══ Listed entries ══

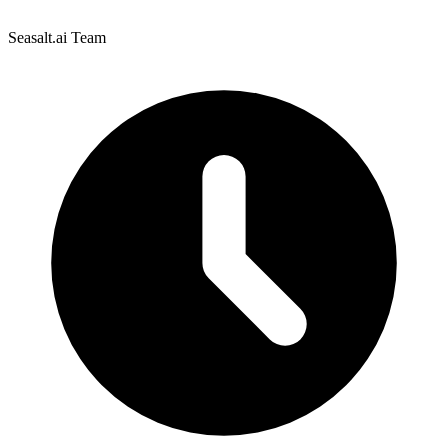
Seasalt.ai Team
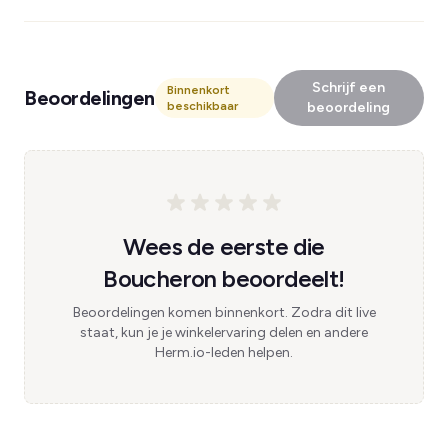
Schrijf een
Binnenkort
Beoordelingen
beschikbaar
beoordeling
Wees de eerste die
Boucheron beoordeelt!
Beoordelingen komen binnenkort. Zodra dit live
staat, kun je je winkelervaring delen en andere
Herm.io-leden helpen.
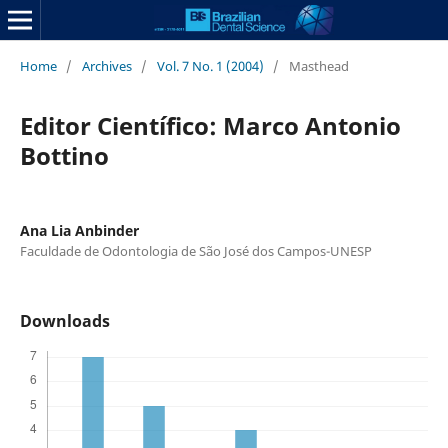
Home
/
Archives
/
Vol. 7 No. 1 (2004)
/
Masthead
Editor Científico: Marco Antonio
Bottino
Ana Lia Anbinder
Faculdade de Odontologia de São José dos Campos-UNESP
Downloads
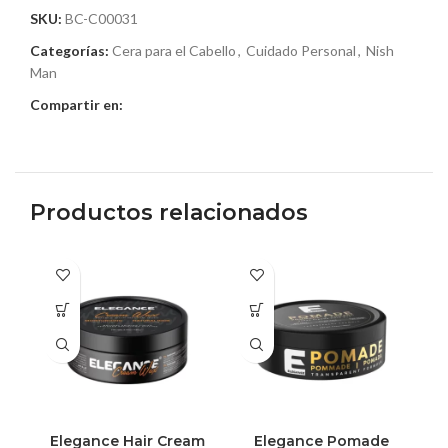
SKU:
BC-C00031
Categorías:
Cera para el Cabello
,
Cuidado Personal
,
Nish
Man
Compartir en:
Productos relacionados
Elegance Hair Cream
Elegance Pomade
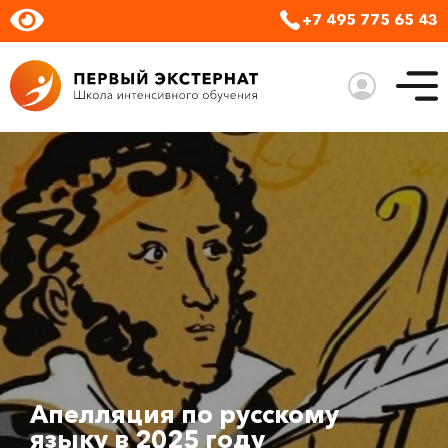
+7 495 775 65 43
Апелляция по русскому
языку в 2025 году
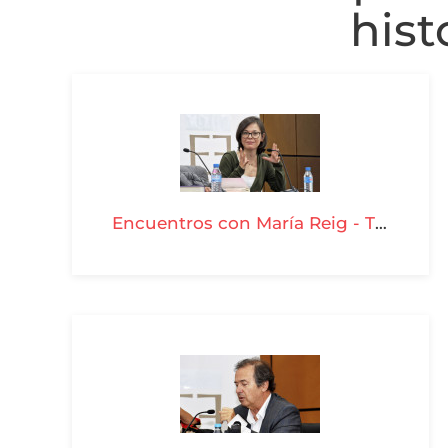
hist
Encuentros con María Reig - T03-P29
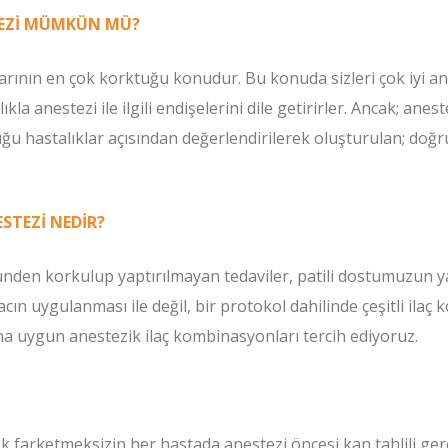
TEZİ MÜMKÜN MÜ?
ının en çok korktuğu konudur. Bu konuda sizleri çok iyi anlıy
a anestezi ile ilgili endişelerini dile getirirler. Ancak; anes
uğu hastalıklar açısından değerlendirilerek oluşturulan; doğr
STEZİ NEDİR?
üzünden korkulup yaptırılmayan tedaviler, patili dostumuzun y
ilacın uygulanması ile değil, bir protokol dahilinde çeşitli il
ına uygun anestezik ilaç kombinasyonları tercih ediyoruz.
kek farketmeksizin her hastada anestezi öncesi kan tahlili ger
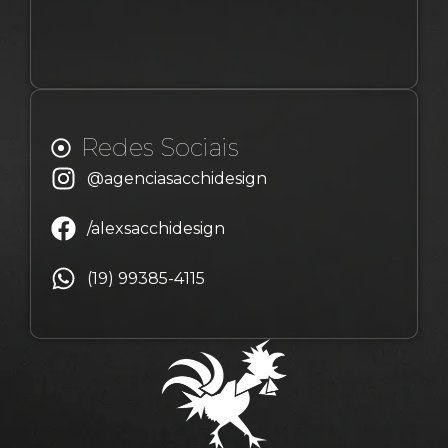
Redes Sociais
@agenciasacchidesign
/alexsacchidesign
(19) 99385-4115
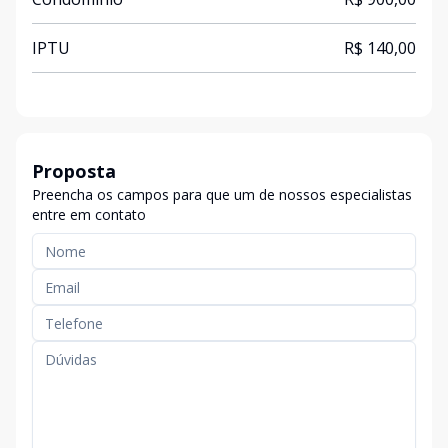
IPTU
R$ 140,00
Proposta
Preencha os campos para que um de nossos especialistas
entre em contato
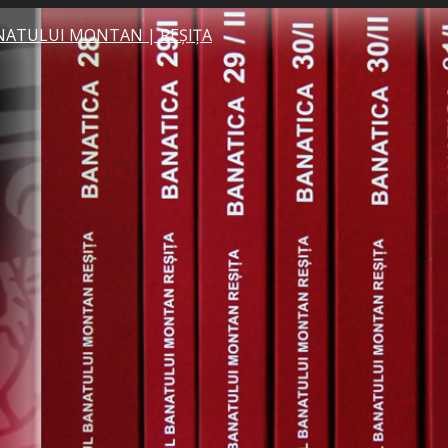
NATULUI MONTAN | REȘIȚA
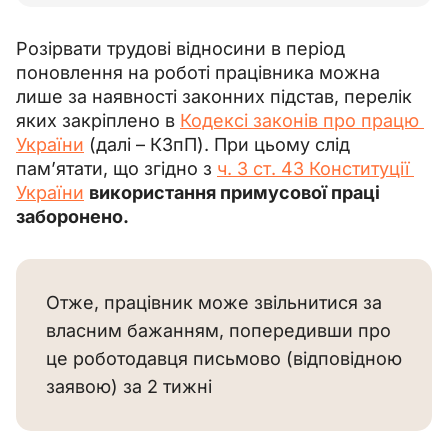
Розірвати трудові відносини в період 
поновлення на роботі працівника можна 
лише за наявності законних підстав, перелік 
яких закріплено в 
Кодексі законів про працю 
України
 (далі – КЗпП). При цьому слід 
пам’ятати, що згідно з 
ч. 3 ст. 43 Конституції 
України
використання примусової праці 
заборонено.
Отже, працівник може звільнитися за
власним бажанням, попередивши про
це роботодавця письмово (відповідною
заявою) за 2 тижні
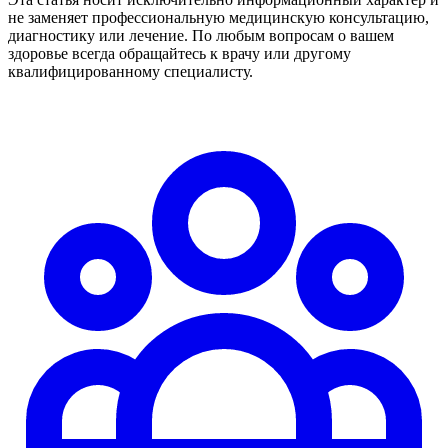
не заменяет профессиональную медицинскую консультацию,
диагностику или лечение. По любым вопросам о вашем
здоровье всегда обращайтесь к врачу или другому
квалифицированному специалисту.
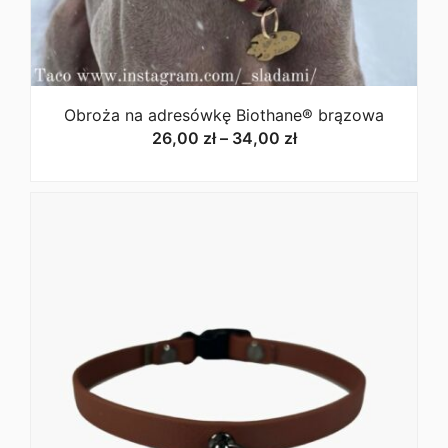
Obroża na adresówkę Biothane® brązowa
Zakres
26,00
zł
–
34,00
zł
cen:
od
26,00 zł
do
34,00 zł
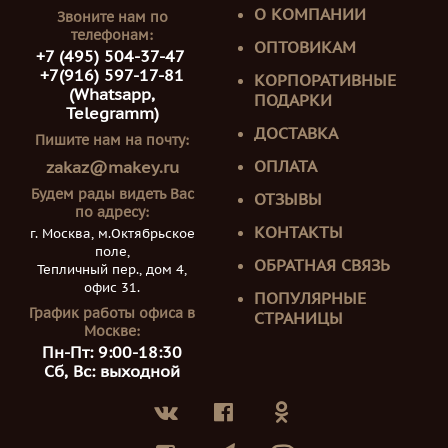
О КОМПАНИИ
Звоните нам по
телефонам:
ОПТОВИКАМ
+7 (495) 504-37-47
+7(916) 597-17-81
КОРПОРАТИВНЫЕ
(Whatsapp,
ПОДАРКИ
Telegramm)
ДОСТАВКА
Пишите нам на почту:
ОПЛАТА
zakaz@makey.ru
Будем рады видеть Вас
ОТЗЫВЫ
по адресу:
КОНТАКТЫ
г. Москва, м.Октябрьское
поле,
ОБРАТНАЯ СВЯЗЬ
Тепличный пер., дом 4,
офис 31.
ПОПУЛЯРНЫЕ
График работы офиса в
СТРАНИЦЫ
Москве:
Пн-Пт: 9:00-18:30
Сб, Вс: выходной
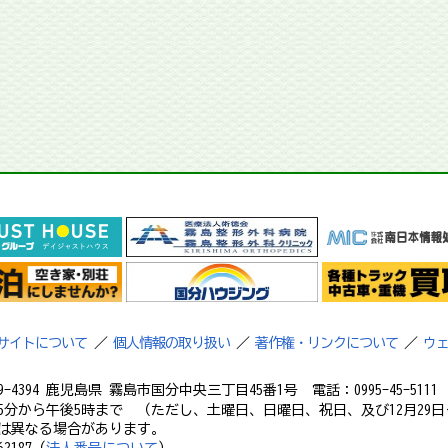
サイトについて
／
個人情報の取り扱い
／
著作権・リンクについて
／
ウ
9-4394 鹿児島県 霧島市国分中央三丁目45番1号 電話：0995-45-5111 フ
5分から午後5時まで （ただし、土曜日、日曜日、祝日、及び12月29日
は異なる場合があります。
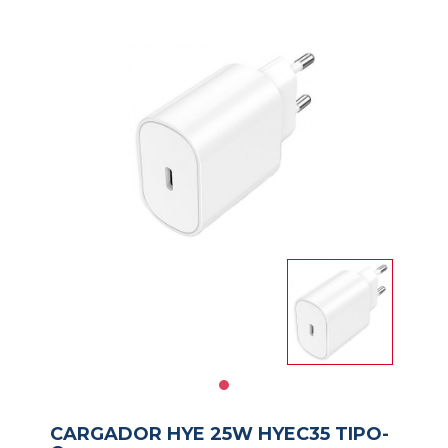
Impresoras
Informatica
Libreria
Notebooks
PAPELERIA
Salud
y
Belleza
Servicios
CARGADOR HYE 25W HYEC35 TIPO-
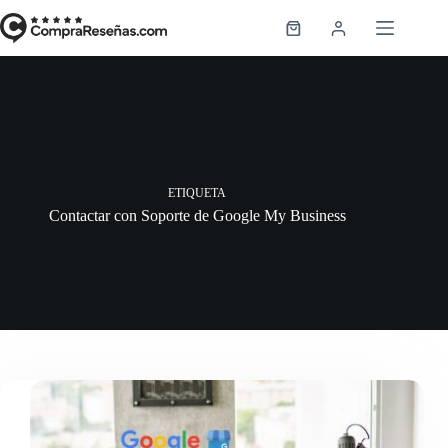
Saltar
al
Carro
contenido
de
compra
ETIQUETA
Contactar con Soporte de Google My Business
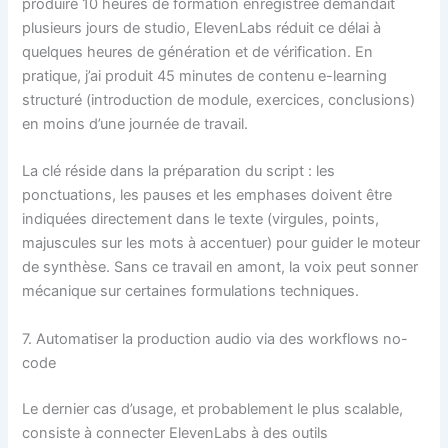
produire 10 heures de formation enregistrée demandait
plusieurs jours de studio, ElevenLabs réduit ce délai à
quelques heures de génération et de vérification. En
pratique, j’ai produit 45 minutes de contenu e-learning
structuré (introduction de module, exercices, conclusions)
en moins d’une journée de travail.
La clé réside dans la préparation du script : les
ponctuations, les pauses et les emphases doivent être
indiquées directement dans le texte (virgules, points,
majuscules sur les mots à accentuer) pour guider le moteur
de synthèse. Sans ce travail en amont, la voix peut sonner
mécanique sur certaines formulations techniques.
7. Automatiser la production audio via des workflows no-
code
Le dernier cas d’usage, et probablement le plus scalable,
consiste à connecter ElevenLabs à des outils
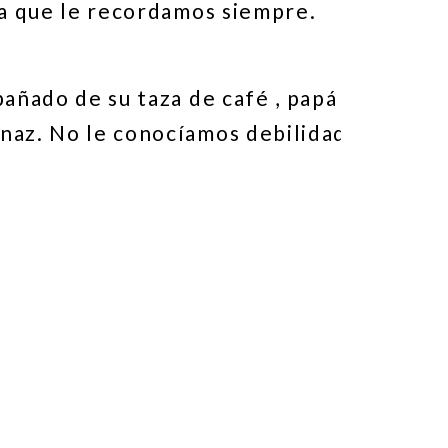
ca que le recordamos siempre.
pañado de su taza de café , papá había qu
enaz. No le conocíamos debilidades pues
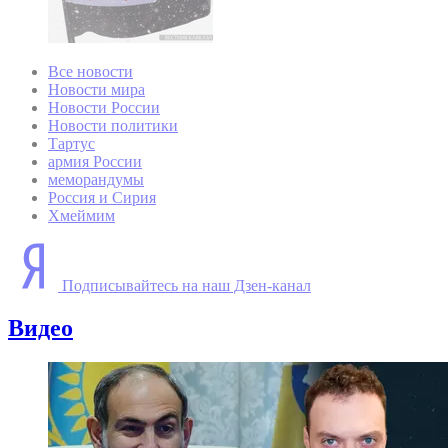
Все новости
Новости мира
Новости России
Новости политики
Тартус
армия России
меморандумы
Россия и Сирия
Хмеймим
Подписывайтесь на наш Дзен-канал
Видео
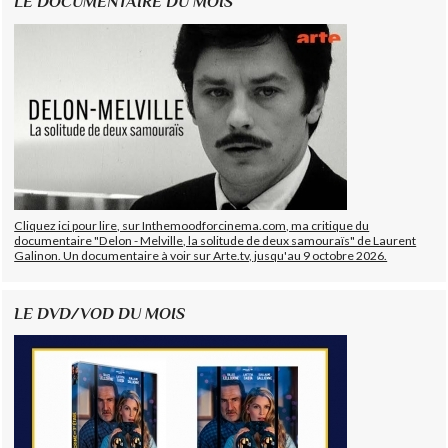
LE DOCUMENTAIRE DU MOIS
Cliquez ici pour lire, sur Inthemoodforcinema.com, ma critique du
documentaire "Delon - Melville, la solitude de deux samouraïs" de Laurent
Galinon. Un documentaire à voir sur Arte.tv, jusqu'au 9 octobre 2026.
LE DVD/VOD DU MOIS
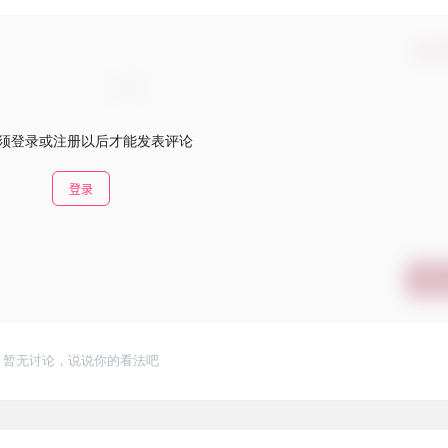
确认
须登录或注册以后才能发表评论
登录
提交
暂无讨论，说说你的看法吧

═══

■ Work request
All the records above must be retyped exactly, except for their pictures.

■ Answer for the task
Seasalt.ai Team
Schrijf een
Binnenkort
Beoordelingen
beschikbaar
beoordeling
Wees de eerste die
Boucheron beoordeelt!
Beoordelingen komen binnenkort. Zodra dit live
staat, kun je je winkelervaring delen en andere
Herm.io-leden helpen.
Home
/
Archives
/
Vol. 7 No. 1 (2004)
/
Masthead
Editor Científico: Marco Antonio
Bottino
Ana Lia Anbinder
Faculdade de Odontologia de São José dos Campos-UNESP
Downloads
SKU:
BC-C00031
Categorías:
Cera para el Cabello
,
Cuidado Personal
,
Nish
Man
Compartir en:
Productos relacionados
Elegance Hair Cream
Elegance Pomade
+7 495 775 65 43
Апелляция по русскому
языку в 2025 году
hist
Encuentros con María Reig - T03-P29
TEZİ MÜMKÜN MÜ?
ının en çok korktuğu konudur. Bu konuda sizleri çok iyi anlıy
a anestezi ile ilgili endişelerini dile getirirler. Ancak; anes
uğu hastalıklar açısından değerlendirilerek oluşturulan; doğr
STEZİ NEDİR?
üzünden korkulup yaptırılmayan tedaviler, patili dostumuzun y
ilacın uygulanması ile değil, bir protokol dahilinde çeşitli il
ına uygun anestezik ilaç kombinasyonları tercih ediyoruz.
kek farketmeksizin her hastada anestezi öncesi kan tahlili ger
Redes Sociais
@agenciasacchidesign
/alexsacchidesign
(19) 99385-4115
IPTU
R$ 140,00
Proposta
Preencha os campos para que um de nossos especialistas
entre em contato
NATULUI MONTAN | REȘIȚA
Розірвати трудові відносини в період 
поновлення на роботі працівника можна 
лише за наявності законних підстав, перелік 
яких закріплено в 
Кодексі законів про працю 
України
 (далі – КЗпП). При цьому слід 
пам’ятати, що згідно з 
ч. 3 ст. 43 Конституції 
України
використання примусової праці 
заборонено.
Отже, працівник може звільнитися за
власним бажанням, попередивши про
це роботодавця письмово (відповідною
заявою) за 2 тижні
не заменяет профессиональную медицинскую консультацию,
диагностику или лечение. По любым вопросам о вашем
здоровье всегда обращайтесь к врачу или другому
квалифицированному специалисту.
Obroża na adresówkę Biothane® brązowa
Zakres
26,00
zł
–
34,00
zł
cen:
od
26,00 zł
do
34,00 zł
О КОМПАНИИ
Звоните нам по
телефонам:
ОПТОВИКАМ
+7 (495) 504-37-47
+7(916) 597-17-81
КОРПОРАТИВНЫЕ
(Whatsapp,
ПОДАРКИ
Telegramm)
ДОСТАВКА
Пишите нам на почту:
ОПЛАТА
zakaz@makey.ru
Будем рады видеть Вас
ОТЗЫВЫ
по адресу:
КОНТАКТЫ
г. Москва, м.Октябрьское
поле,
ОБРАТНАЯ СВЯЗЬ
Тепличный пер., дом 4,
офис 31.
ПОПУЛЯРНЫЕ
График работы офиса в
СТРАНИЦЫ
Москве:
Пн-Пт: 9:00-18:30
Сб, Вс: выходной
サイトについて
／
個人情報の取り扱い
／
著作権・リンクについて
／
ウ
9-4394 鹿児島県 霧島市国分中央三丁目45番1号 電話：0995-45-5111 フ
5分から午後5時まで （ただし、土曜日、日曜日、祝日、及び12月29日
は異なる場合があります。
Impresoras
Informatica
Libreria
Notebooks
PAPELERIA
Salud
y
Belleza
Servicios
CARGADOR HYE 25W HYEC35 TIPO-
Saltar
al
Carro
contenido
de
compra
ETIQUETA
Contactar con Soporte de Google My Business
produire 10 heures de formation enregistrée demandait
plusieurs jours de studio, ElevenLabs réduit ce délai à
quelques heures de génération et de vérification. En
pratique, j’ai produit 45 minutes de contenu e-learning
structuré (introduction de module, exercices, conclusions)
en moins d’une journée de travail.
La clé réside dans la préparation du script : les
ponctuations, les pauses et les emphases doivent être
indiquées directement dans le texte (virgules, points,
majuscules sur les mots à accentuer) pour guider le moteur
de synthèse. Sans ce travail en amont, la voix peut sonner
mécanique sur certaines formulations techniques.
7. Automatiser la production audio via des workflows no-
code
Le dernier cas d’usage, et probablement le plus scalable,
consiste à connecter ElevenLabs à des outils
ca que le recordamos siempre.
pañado de su taza de café , papá había qu
enaz. No le conocíamos debilidades pues
Все новости
Новости мира
Новости России
Новости политики
Тартус
армия России
меморандумы
Россия и Сирия
Хмеймим
Подписывайтесь на наш Дзен-канал
Видео
LE DOCUMENTAIRE DU MOIS
Cliquez ici pour lire, sur Inthemoodforcinema.com, ma critique du
documentaire "Delon - Melville, la solitude de deux samouraïs" de Laurent
Galinon. Un documentaire à voir sur Arte.tv, jusqu'au 9 octobre 2026.
LE DVD/VOD DU MOIS
确认
须登录或注册以后才能发表评论
登录
提交
暂无讨论，说说你的看法吧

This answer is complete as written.